Depois, escorregou de volta para o asfalto. Agora só havia um jornal ou uma sacola ou um casaco (não se sabe) na mão esquerda. O tanque, covardemente tentou uma manobra rápida à direita, para evitar esse doce constrangimento: um homem sozinho, sem armas, pacífico, interrompe a marcha assustadora de uma fileira de tanques. Mas ele se arvorou mais uma vez de sua terna coragem pacífica. Tentou de novo trancar-lhe o caminho.
De repente, um manifestante se aproxima, vindo de bicicleta, e tenta convencê-lo a sair dali.
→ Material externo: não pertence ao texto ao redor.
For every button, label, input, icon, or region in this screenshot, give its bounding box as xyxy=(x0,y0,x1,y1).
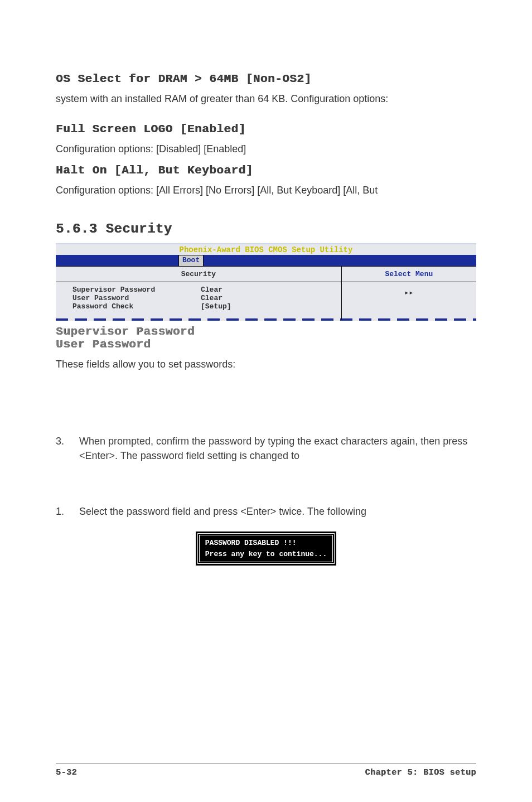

Chegam mais dois e o agarram e o empurram para longe da trajetória dos tanques.

Ao longo das manifestações da população chinesa, o desfecho do conflito se deu com os tanques, literalmente, esmagando estudantes, intelectuais, mães, pais, pessoas, e a coragem de um povo... Crianças e idosos foram feridos a tiro pelo exército chinês. A contagem depois da tragédia não se sabe ao certo mais de 20 anos depois: seriam 300, centenas, 3 mil mortos? Milhares de manifestantes foram presos e a mesma quantidade deixou o país.
O massacre da praça da paz celestial, como ficou conhecido (e me nego a colocá-lo em maiúsculas), e o rastro que deixou desses anos todos tamponou o desejo e o clamor pela democracia na China. É tudo silêncio depois do massacre.
O anônimo que enfrentou o exército chinês sem armas, o homem-tanque, que prefiro chamar de homem-Everest, foi eleito pela revista Time uma das pessoas mais influentes do século XX. Ele, esse homem que queria apenas escalar seu próprio Everest.